▸ **Dataset items**:
**********

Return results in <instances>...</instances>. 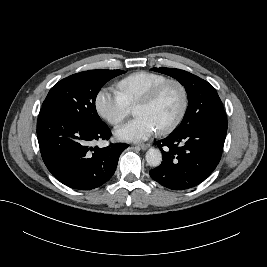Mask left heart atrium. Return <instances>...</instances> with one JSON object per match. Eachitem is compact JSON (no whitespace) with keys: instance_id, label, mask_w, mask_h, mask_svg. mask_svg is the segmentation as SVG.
<instances>
[{"instance_id":"left-heart-atrium-1","label":"left heart atrium","mask_w":267,"mask_h":267,"mask_svg":"<svg viewBox=\"0 0 267 267\" xmlns=\"http://www.w3.org/2000/svg\"><path fill=\"white\" fill-rule=\"evenodd\" d=\"M157 128L155 124L146 116H137L115 131L117 138L126 141H143L151 137Z\"/></svg>"}]
</instances>
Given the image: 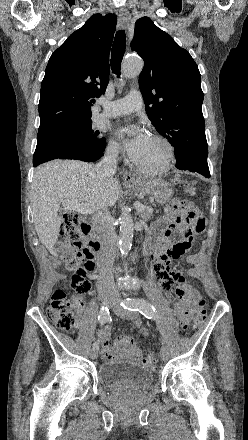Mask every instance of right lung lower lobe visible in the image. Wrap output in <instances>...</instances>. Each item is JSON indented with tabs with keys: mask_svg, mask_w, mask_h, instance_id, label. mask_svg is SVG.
<instances>
[{
	"mask_svg": "<svg viewBox=\"0 0 248 440\" xmlns=\"http://www.w3.org/2000/svg\"><path fill=\"white\" fill-rule=\"evenodd\" d=\"M106 146V143L102 150L98 153L96 152H67V153H59L47 148H36L34 157H33V166L36 167L39 164H42L47 161H51L54 159H75L86 162H94L100 159L103 156V151Z\"/></svg>",
	"mask_w": 248,
	"mask_h": 440,
	"instance_id": "right-lung-lower-lobe-1",
	"label": "right lung lower lobe"
}]
</instances>
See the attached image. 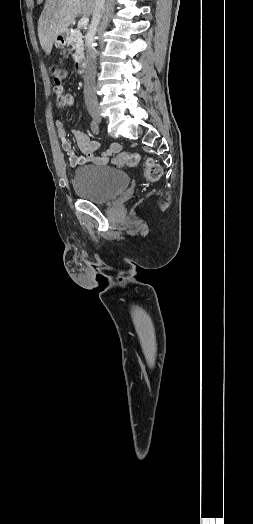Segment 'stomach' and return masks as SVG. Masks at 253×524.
<instances>
[{
	"instance_id": "1",
	"label": "stomach",
	"mask_w": 253,
	"mask_h": 524,
	"mask_svg": "<svg viewBox=\"0 0 253 524\" xmlns=\"http://www.w3.org/2000/svg\"><path fill=\"white\" fill-rule=\"evenodd\" d=\"M67 35L66 33H62L60 35H58L54 41V44H55V47L56 48H64V46H66L67 44Z\"/></svg>"
}]
</instances>
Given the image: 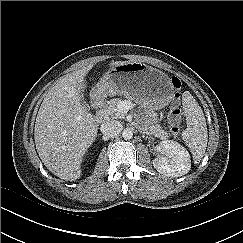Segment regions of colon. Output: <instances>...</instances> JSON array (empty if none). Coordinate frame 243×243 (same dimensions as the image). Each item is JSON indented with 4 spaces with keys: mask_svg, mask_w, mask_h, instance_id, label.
Listing matches in <instances>:
<instances>
[{
    "mask_svg": "<svg viewBox=\"0 0 243 243\" xmlns=\"http://www.w3.org/2000/svg\"><path fill=\"white\" fill-rule=\"evenodd\" d=\"M171 84L174 89L179 90L181 88V81L177 77L171 79ZM180 94L176 93L174 95L173 104L170 107L168 113V124L170 132L174 135L178 134L181 124V108L179 105Z\"/></svg>",
    "mask_w": 243,
    "mask_h": 243,
    "instance_id": "colon-1",
    "label": "colon"
}]
</instances>
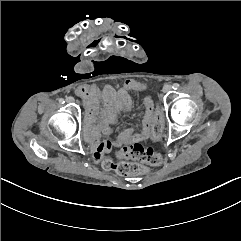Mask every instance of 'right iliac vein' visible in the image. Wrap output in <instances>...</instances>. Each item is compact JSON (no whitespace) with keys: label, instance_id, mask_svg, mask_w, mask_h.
Listing matches in <instances>:
<instances>
[{"label":"right iliac vein","instance_id":"right-iliac-vein-1","mask_svg":"<svg viewBox=\"0 0 241 241\" xmlns=\"http://www.w3.org/2000/svg\"><path fill=\"white\" fill-rule=\"evenodd\" d=\"M66 101H67V102H71V101H74V99H73L72 97H68V98L66 99Z\"/></svg>","mask_w":241,"mask_h":241}]
</instances>
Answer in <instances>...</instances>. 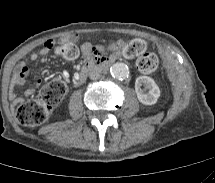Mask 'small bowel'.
<instances>
[{"label":"small bowel","instance_id":"small-bowel-1","mask_svg":"<svg viewBox=\"0 0 215 183\" xmlns=\"http://www.w3.org/2000/svg\"><path fill=\"white\" fill-rule=\"evenodd\" d=\"M52 42L51 41H46L43 43L42 47L35 51L34 53H32L28 59H27V62H22L16 69L15 71V74H14V77H13V85H16V86H23L26 82V79L29 75V72H30V69H29V66H28V63L30 62H34L40 58H42L43 56H45L46 54H48V52L50 51L51 47H52ZM91 44L89 43H85L83 46H82V51H83V54L84 56H90L92 54H95L91 51ZM97 47V46H96ZM98 48V51L100 52V48ZM98 52V53H99ZM96 53V54H98ZM39 80L37 81V84H39ZM33 93V89L32 88H29L25 91V95L26 96H30L32 95ZM10 99L11 101L13 102V104H19L22 102V99L17 97V95L11 91L10 92Z\"/></svg>","mask_w":215,"mask_h":183}]
</instances>
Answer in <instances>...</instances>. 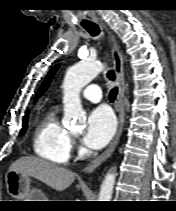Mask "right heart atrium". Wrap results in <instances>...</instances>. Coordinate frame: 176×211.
<instances>
[{"mask_svg": "<svg viewBox=\"0 0 176 211\" xmlns=\"http://www.w3.org/2000/svg\"><path fill=\"white\" fill-rule=\"evenodd\" d=\"M72 146L77 147V142L75 140H72Z\"/></svg>", "mask_w": 176, "mask_h": 211, "instance_id": "d8ad5b80", "label": "right heart atrium"}]
</instances>
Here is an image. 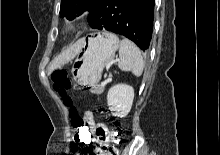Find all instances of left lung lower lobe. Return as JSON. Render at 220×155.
<instances>
[{"label": "left lung lower lobe", "mask_w": 220, "mask_h": 155, "mask_svg": "<svg viewBox=\"0 0 220 155\" xmlns=\"http://www.w3.org/2000/svg\"><path fill=\"white\" fill-rule=\"evenodd\" d=\"M154 0H99L90 10L89 26L132 40L146 50L152 37Z\"/></svg>", "instance_id": "obj_1"}]
</instances>
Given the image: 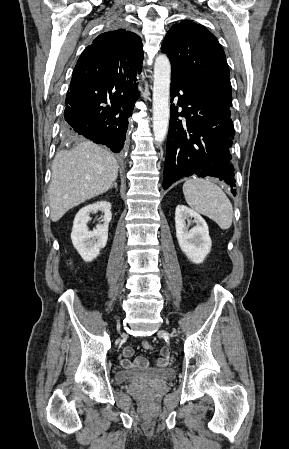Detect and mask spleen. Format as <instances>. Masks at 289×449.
I'll list each match as a JSON object with an SVG mask.
<instances>
[{
  "mask_svg": "<svg viewBox=\"0 0 289 449\" xmlns=\"http://www.w3.org/2000/svg\"><path fill=\"white\" fill-rule=\"evenodd\" d=\"M183 194L192 209L215 221L222 230L230 228L233 207L218 185L207 179H188L183 184Z\"/></svg>",
  "mask_w": 289,
  "mask_h": 449,
  "instance_id": "spleen-1",
  "label": "spleen"
}]
</instances>
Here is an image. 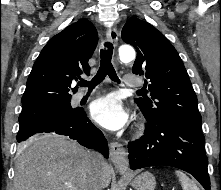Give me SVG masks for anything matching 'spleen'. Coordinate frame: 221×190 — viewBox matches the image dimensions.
<instances>
[{
    "instance_id": "1",
    "label": "spleen",
    "mask_w": 221,
    "mask_h": 190,
    "mask_svg": "<svg viewBox=\"0 0 221 190\" xmlns=\"http://www.w3.org/2000/svg\"><path fill=\"white\" fill-rule=\"evenodd\" d=\"M176 176L178 177L183 190H200L193 180H191L186 174L182 171H175Z\"/></svg>"
}]
</instances>
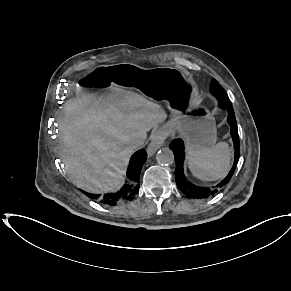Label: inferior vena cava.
I'll return each mask as SVG.
<instances>
[{
    "mask_svg": "<svg viewBox=\"0 0 291 291\" xmlns=\"http://www.w3.org/2000/svg\"><path fill=\"white\" fill-rule=\"evenodd\" d=\"M140 145H141V141L138 139H132L129 142V147L133 150L137 149Z\"/></svg>",
    "mask_w": 291,
    "mask_h": 291,
    "instance_id": "1",
    "label": "inferior vena cava"
}]
</instances>
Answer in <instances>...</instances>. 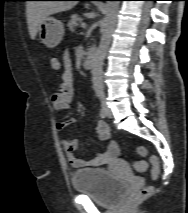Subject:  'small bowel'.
<instances>
[{
  "label": "small bowel",
  "mask_w": 188,
  "mask_h": 213,
  "mask_svg": "<svg viewBox=\"0 0 188 213\" xmlns=\"http://www.w3.org/2000/svg\"><path fill=\"white\" fill-rule=\"evenodd\" d=\"M64 72L60 76L58 90L52 95V104L55 111H64L69 107L72 99L74 86L72 61L69 52L63 55ZM76 122L74 117L68 118L57 123V128L63 130L65 127ZM95 129L97 138L100 141H108L111 138V131L107 123L102 120L95 121ZM62 145L68 162L74 168H86L100 166L106 163H113L117 160L119 149L116 142L111 141L107 150L91 159H81L76 156L75 152L79 148V140L77 138L66 139L62 141Z\"/></svg>",
  "instance_id": "obj_1"
}]
</instances>
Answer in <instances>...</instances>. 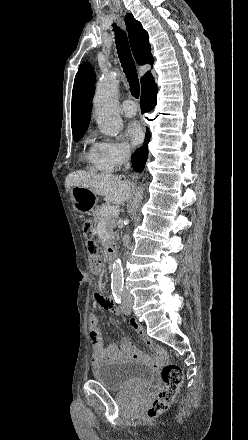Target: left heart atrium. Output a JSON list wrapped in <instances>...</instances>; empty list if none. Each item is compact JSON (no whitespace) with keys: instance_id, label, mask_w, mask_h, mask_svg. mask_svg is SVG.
Returning <instances> with one entry per match:
<instances>
[{"instance_id":"left-heart-atrium-1","label":"left heart atrium","mask_w":248,"mask_h":440,"mask_svg":"<svg viewBox=\"0 0 248 440\" xmlns=\"http://www.w3.org/2000/svg\"><path fill=\"white\" fill-rule=\"evenodd\" d=\"M125 135L130 140L132 145L140 144L143 139L142 128L135 121H132L127 125Z\"/></svg>"}]
</instances>
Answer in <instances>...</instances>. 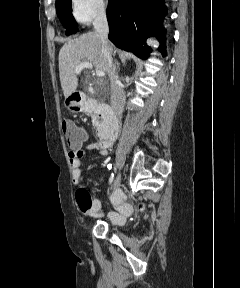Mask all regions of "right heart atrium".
Instances as JSON below:
<instances>
[{
  "mask_svg": "<svg viewBox=\"0 0 240 288\" xmlns=\"http://www.w3.org/2000/svg\"><path fill=\"white\" fill-rule=\"evenodd\" d=\"M73 14L80 23H88L105 13L104 0H72Z\"/></svg>",
  "mask_w": 240,
  "mask_h": 288,
  "instance_id": "d8ad5b80",
  "label": "right heart atrium"
}]
</instances>
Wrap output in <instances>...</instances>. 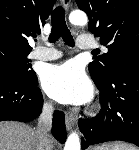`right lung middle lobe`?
<instances>
[{
    "label": "right lung middle lobe",
    "instance_id": "right-lung-middle-lobe-1",
    "mask_svg": "<svg viewBox=\"0 0 139 150\" xmlns=\"http://www.w3.org/2000/svg\"><path fill=\"white\" fill-rule=\"evenodd\" d=\"M30 52L0 46V75H8L23 81L35 80L36 73L31 70Z\"/></svg>",
    "mask_w": 139,
    "mask_h": 150
}]
</instances>
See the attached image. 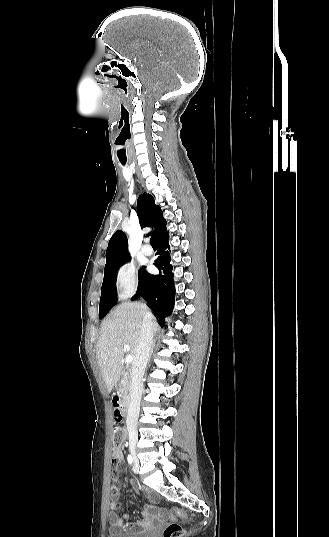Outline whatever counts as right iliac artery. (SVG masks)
I'll return each mask as SVG.
<instances>
[{"instance_id":"82829eb1","label":"right iliac artery","mask_w":329,"mask_h":537,"mask_svg":"<svg viewBox=\"0 0 329 537\" xmlns=\"http://www.w3.org/2000/svg\"><path fill=\"white\" fill-rule=\"evenodd\" d=\"M127 460L130 465L133 463V458L130 454L127 456Z\"/></svg>"}]
</instances>
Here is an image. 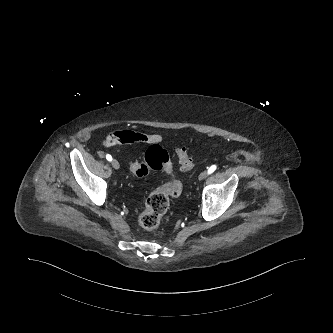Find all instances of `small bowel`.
Masks as SVG:
<instances>
[{
	"instance_id": "c3829d8e",
	"label": "small bowel",
	"mask_w": 333,
	"mask_h": 333,
	"mask_svg": "<svg viewBox=\"0 0 333 333\" xmlns=\"http://www.w3.org/2000/svg\"><path fill=\"white\" fill-rule=\"evenodd\" d=\"M110 138L115 144L143 143L152 145L159 144L163 140V137L160 134H148L129 130L116 131L110 135Z\"/></svg>"
}]
</instances>
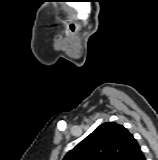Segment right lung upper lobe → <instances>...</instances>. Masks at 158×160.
I'll return each instance as SVG.
<instances>
[{"mask_svg":"<svg viewBox=\"0 0 158 160\" xmlns=\"http://www.w3.org/2000/svg\"><path fill=\"white\" fill-rule=\"evenodd\" d=\"M141 153L138 142L126 128L107 122L69 151L63 160H135Z\"/></svg>","mask_w":158,"mask_h":160,"instance_id":"cb5924a9","label":"right lung upper lobe"}]
</instances>
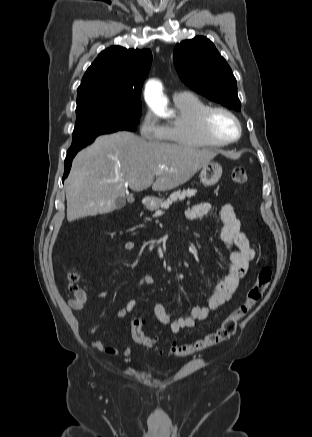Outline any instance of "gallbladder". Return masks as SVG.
<instances>
[{
  "label": "gallbladder",
  "mask_w": 312,
  "mask_h": 437,
  "mask_svg": "<svg viewBox=\"0 0 312 437\" xmlns=\"http://www.w3.org/2000/svg\"><path fill=\"white\" fill-rule=\"evenodd\" d=\"M127 200H128V202L131 203V202L134 201V198H133L132 195H130V196H128ZM116 205H117V208H122L125 205V199L124 198L123 199L122 198L117 199Z\"/></svg>",
  "instance_id": "bac80fb5"
}]
</instances>
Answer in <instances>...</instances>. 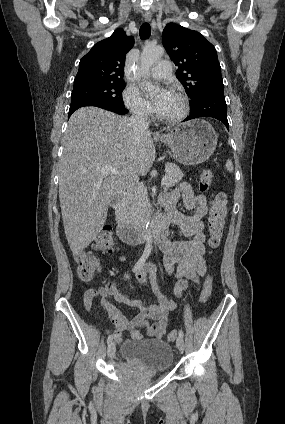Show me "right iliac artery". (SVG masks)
I'll return each mask as SVG.
<instances>
[{
	"label": "right iliac artery",
	"mask_w": 285,
	"mask_h": 424,
	"mask_svg": "<svg viewBox=\"0 0 285 424\" xmlns=\"http://www.w3.org/2000/svg\"><path fill=\"white\" fill-rule=\"evenodd\" d=\"M151 253V249L150 248H145L141 258L138 260V262L135 264L134 268H133V272H136L137 270H139L145 263V261L148 259L149 255ZM113 341V335H109L107 338V344H110Z\"/></svg>",
	"instance_id": "1"
}]
</instances>
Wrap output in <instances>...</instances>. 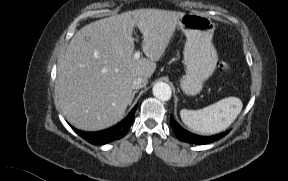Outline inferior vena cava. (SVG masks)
Wrapping results in <instances>:
<instances>
[{
  "instance_id": "obj_1",
  "label": "inferior vena cava",
  "mask_w": 288,
  "mask_h": 181,
  "mask_svg": "<svg viewBox=\"0 0 288 181\" xmlns=\"http://www.w3.org/2000/svg\"><path fill=\"white\" fill-rule=\"evenodd\" d=\"M147 83H148V80L146 78L137 77L132 82V88L133 89H140V88L145 87L147 85Z\"/></svg>"
}]
</instances>
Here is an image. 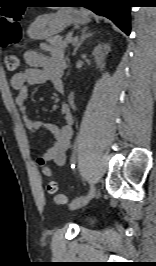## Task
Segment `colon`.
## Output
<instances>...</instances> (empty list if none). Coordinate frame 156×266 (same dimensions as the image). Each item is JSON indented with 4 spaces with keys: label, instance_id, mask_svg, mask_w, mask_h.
Masks as SVG:
<instances>
[{
    "label": "colon",
    "instance_id": "obj_1",
    "mask_svg": "<svg viewBox=\"0 0 156 266\" xmlns=\"http://www.w3.org/2000/svg\"><path fill=\"white\" fill-rule=\"evenodd\" d=\"M21 16L22 11L16 9L0 20V40L3 46H9L20 41L22 32L19 20ZM5 65L8 71L16 72L21 66V59L16 54H7L5 56ZM38 163L42 166L43 174L50 179L47 187L49 193L54 194V200L57 204H65L67 196L59 191L58 183L52 179L51 169L44 166V161L41 158L38 159Z\"/></svg>",
    "mask_w": 156,
    "mask_h": 266
}]
</instances>
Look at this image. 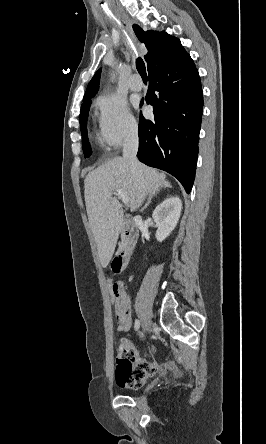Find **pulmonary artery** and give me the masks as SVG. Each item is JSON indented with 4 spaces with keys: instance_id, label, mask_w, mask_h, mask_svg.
<instances>
[{
    "instance_id": "1",
    "label": "pulmonary artery",
    "mask_w": 266,
    "mask_h": 444,
    "mask_svg": "<svg viewBox=\"0 0 266 444\" xmlns=\"http://www.w3.org/2000/svg\"><path fill=\"white\" fill-rule=\"evenodd\" d=\"M129 88L133 91H141L143 89V83L139 80L138 74H133L129 82Z\"/></svg>"
}]
</instances>
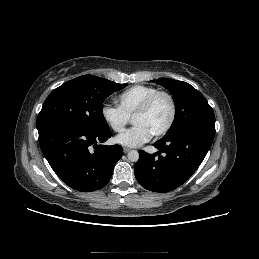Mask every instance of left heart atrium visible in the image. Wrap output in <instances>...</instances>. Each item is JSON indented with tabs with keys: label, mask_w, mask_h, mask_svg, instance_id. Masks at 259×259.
<instances>
[{
	"label": "left heart atrium",
	"mask_w": 259,
	"mask_h": 259,
	"mask_svg": "<svg viewBox=\"0 0 259 259\" xmlns=\"http://www.w3.org/2000/svg\"><path fill=\"white\" fill-rule=\"evenodd\" d=\"M151 132L141 125H134L127 131L115 137V142L126 147H138L149 141Z\"/></svg>",
	"instance_id": "left-heart-atrium-1"
}]
</instances>
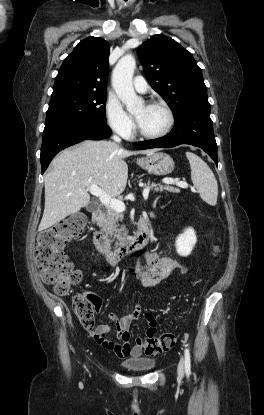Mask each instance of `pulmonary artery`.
<instances>
[{"label": "pulmonary artery", "mask_w": 264, "mask_h": 415, "mask_svg": "<svg viewBox=\"0 0 264 415\" xmlns=\"http://www.w3.org/2000/svg\"><path fill=\"white\" fill-rule=\"evenodd\" d=\"M133 86L136 91L145 93L148 91V84L142 76H135L133 79Z\"/></svg>", "instance_id": "pulmonary-artery-1"}]
</instances>
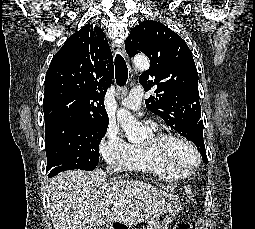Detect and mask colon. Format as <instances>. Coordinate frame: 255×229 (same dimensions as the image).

**********

▸ **Exercise prompt**:
Look above for the line containing "Mask each instance", then retype it and each line after it to the end of the records, exactly and without pictures.

▸ **Exercise solution**:
Mask each instance of `pulmonary artery`.
<instances>
[{"label": "pulmonary artery", "mask_w": 264, "mask_h": 415, "mask_svg": "<svg viewBox=\"0 0 264 415\" xmlns=\"http://www.w3.org/2000/svg\"><path fill=\"white\" fill-rule=\"evenodd\" d=\"M133 86L136 91L145 93L148 91V84L142 76H135L133 79Z\"/></svg>", "instance_id": "pulmonary-artery-1"}]
</instances>
Detect and mask colon. Format as <instances>. Coordinate frame: 255×229 (same dimensions as the image).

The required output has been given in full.